Note: Lineage support is very experimental and subject to change.
Airflow can help track origins of data, what happens to it and where it moves over time. This can aid having audit trails and data governance, but also debugging of data flows.
Airflow tracks data by means of inlets(入口) and outlets of the tasks. Let’s work from an example and see how it works.

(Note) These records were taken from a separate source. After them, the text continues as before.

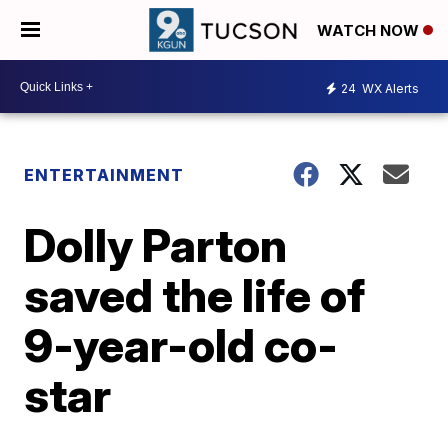
WATCH NOW
24
WX Alerts
ENTERTAINMENT
Dolly Parton
saved the life of
9-year-old co-
star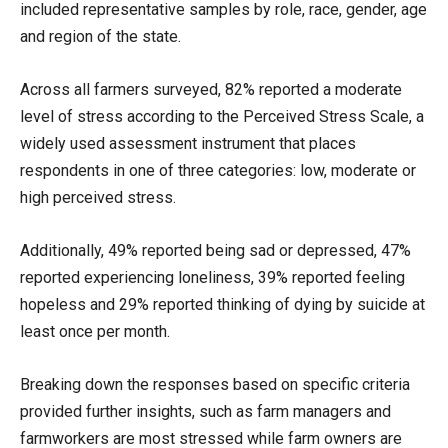
included representative samples by role, race, gender, age
and region of the state.
Across all farmers surveyed, 82% reported a moderate
level of stress according to the Perceived Stress Scale, a
widely used assessment instrument that places
respondents in one of three categories: low, moderate or
high perceived stress.
Additionally, 49% reported being sad or depressed, 47%
reported experiencing loneliness, 39% reported feeling
hopeless and 29% reported thinking of dying by suicide at
least once per month.
Breaking down the responses based on specific criteria
provided further insights, such as farm managers and
farmworkers are most stressed while farm owners are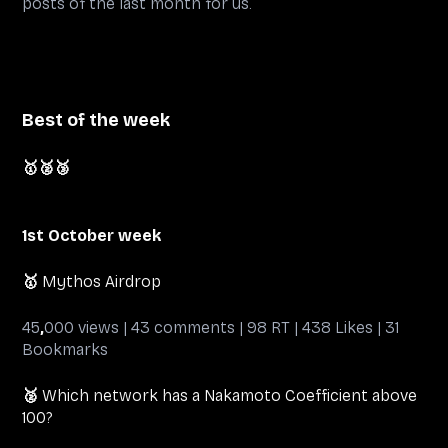
posts of the last month for us.
Best of the week
🥇
🥈🥉
1st October week
🥇
Mythos Airdrop
45
,
000 views | 43 comments | 98 RT | 438 Likes | 31
Bookmarks
🥈
Which network has a Nakamoto Coefficient above
100?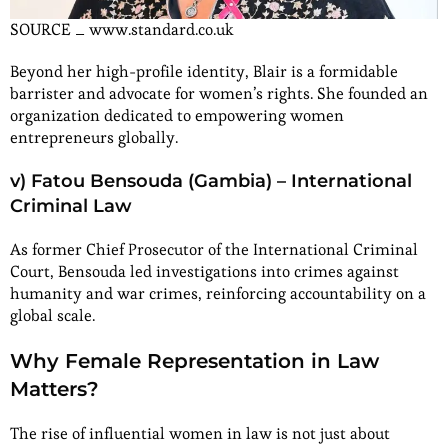
SOURCE _ www.standard.co.uk
Beyond her high-profile identity, Blair is a formidable
barrister and advocate for women’s rights. She founded an
organization dedicated to empowering women
entrepreneurs globally.
v) Fatou Bensouda (Gambia) – International
Criminal Law
As former Chief Prosecutor of the International Criminal
Court, Bensouda led investigations into crimes against
humanity and war crimes, reinforcing accountability on a
global scale.
Why Female Representation in Law
Matters?
The rise of influential women in law is not just about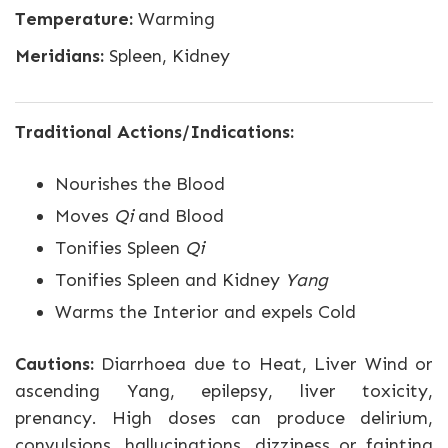
Temperature:
Warming
Meridians:
Spleen, Kidney
Traditional Actions/Indications:
Nourishes the Blood
Moves
Qi
and Blood
Tonifies Spleen
Qi
Tonifies Spleen and Kidney
Yang
Warms the Interior and expels Cold
Cautions:
Diarrhoea due to Heat, Liver Wind or
ascending Yang, epilepsy, liver toxicity,
prenancy. High doses can produce delirium,
convulsions, hallucinations, dizziness or fainting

from airflow.operators.bash import BashOperator
from airflow.operators.dummy import DummyOperator
from airflow.lineage import AUTO
from airflow.lineage.entities import File
from airflow.models import DAG
from airflow.utils.dates import days_ago
from datetime import timedelta
FILE_CATEGORIES = ["CAT1", "CAT2", "CAT3"]
args = {
'owner': 'airflow',
'start_date': days_ago(2)
}
dag = DAG(
dag_id='example_lineage',
default_args=args,
schedule_interval='0 0 * * *',
dagrun_timeout=timedelta(minutes=60))
f_final = File(url="/tmp/final")
run_this_last = DummyOperator(
task_id='run_this_last',
dag=dag,
inlets=AUTO,
outlets=f_final)
f_in = File(url="/tmp/whole_directory/")
outlets = []
for file in FILE_CATEGORIES:
f_out = File(url="/tmp/{}/{{{{ execution_date }}}}".format(file))
outlets.append(f_out)
run_this = BashOperator(
task_id='run_me_first',
bash_command='echo 1',
dag=dag,
inlets=f_in,
outlets=outlets
)
run_this.set_downstream(run_this_last)
Inlets can be a (list of) upstream task ids or statically defined as an attr annotated object as is, for example, the File
object. Outlets can only be attr annotated object. Both are rendered at run time. However the outlets of a task in case they are inlets to another task will not be re-rendered for the downstream task.